─── Information provided ───

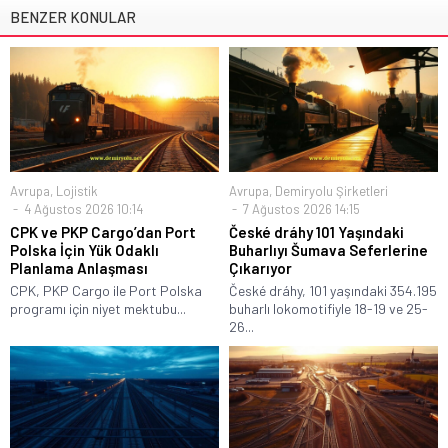
BENZER KONULAR
Avrupa
,
Lojistik
Avrupa
,
Demiryolu Şirketleri
4 Ağustos 2026 10:14
7 Ağustos 2026 14:15
CPK ve PKP Cargo’dan Port
České dráhy 101 Yaşındaki
Polska İçin Yük Odaklı
Buharlıyı Šumava Seferlerine
Planlama Anlaşması
Çıkarıyor
CPK, PKP Cargo ile Port Polska
České dráhy, 101 yaşındaki 354.195
programı için niyet mektubu...
buharlı lokomotifiyle 18-19 ve 25-
26...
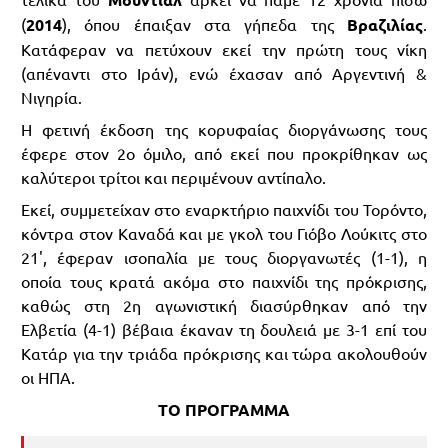
(
2014
), όπου έπαιξαν στα γήπεδα της
Βραζιλίας
.
Κατάφεραν να πετύχουν εκεί την πρώτη τους νίκη
(απέναντι στο Ιράν), ενώ έχασαν από Αργεντινή &
Νιγηρία.
Η φετινή έκδοση της κορυφαίας διοργάνωσης τους
έφερε στον 2ο όμιλο, από εκεί που προκρίθηκαν ως
καλύτεροι τρίτοι και περιμένουν αντίπαλο.
Εκεί, συμμετείχαν στο εναρκτήριο παιχνίδι του Τορόντο,
κόντρα στον Καναδά και με γκολ του Γιόβο Λούκιτς στο
21', έφεραν ισοπαλία με τους διοργανωτές (1-1), η
οποία τους κρατά ακόμα στο παιχνίδι της πρόκρισης,
καθώς στη 2η αγωνιστική διασύρθηκαν από την
Ελβετία (4-1) βέβαια έκαναν τη δουλειά με 3-1 επί του
Κατάρ για την τριάδα πρόκρισης και τώρα ακολουθούν
οι ΗΠΑ.
ΤΟ ΠΡΟΓΡΑΜΜΑ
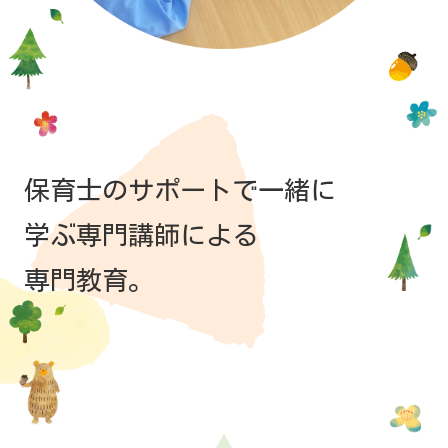
保育士のサポートで一緒に
学ぶ専門講師による
専門教育。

───

Aim of the task: Every entry above should be given again exactly, with no images included.

Reply to the task:
BENZER KONULAR
Avrupa
,
Lojistik
Avrupa
,
Demiryolu Şirketleri
4 Ağustos 2026 10:14
7 Ağustos 2026 14:15
CPK ve PKP Cargo’dan Port
České dráhy 101 Yaşındaki
Polska İçin Yük Odaklı
Buharlıyı Šumava Seferlerine
Planlama Anlaşması
Çıkarıyor
CPK, PKP Cargo ile Port Polska
České dráhy, 101 yaşındaki 354.195
programı için niyet mektubu...
buharlı lokomotifiyle 18-19 ve 25-
26...
(
2014
), όπου έπαιξαν στα γήπεδα της
Βραζιλίας
.
Κατάφεραν να πετύχουν εκεί την πρώτη τους νίκη
(απέναντι στο Ιράν), ενώ έχασαν από Αργεντινή &
Νιγηρία.
Η φετινή έκδοση της κορυφαίας διοργάνωσης τους
έφερε στον 2ο όμιλο, από εκεί που προκρίθηκαν ως
καλύτεροι τρίτοι και περιμένουν αντίπαλο.
Εκεί, συμμετείχαν στο εναρκτήριο παιχνίδι του Τορόντο,
κόντρα στον Καναδά και με γκολ του Γιόβο Λούκιτς στο
21', έφεραν ισοπαλία με τους διοργανωτές (1-1), η
οποία τους κρατά ακόμα στο παιχνίδι της πρόκρισης,
καθώς στη 2η αγωνιστική διασύρθηκαν από την
Ελβετία (4-1) βέβαια έκαναν τη δουλειά με 3-1 επί του
Κατάρ για την τριάδα πρόκρισης και τώρα ακολουθούν
οι ΗΠΑ.
ΤΟ ΠΡΟΓΡΑΜΜΑ
保育士のサポートで一緒に
学ぶ専門講師による
専門教育。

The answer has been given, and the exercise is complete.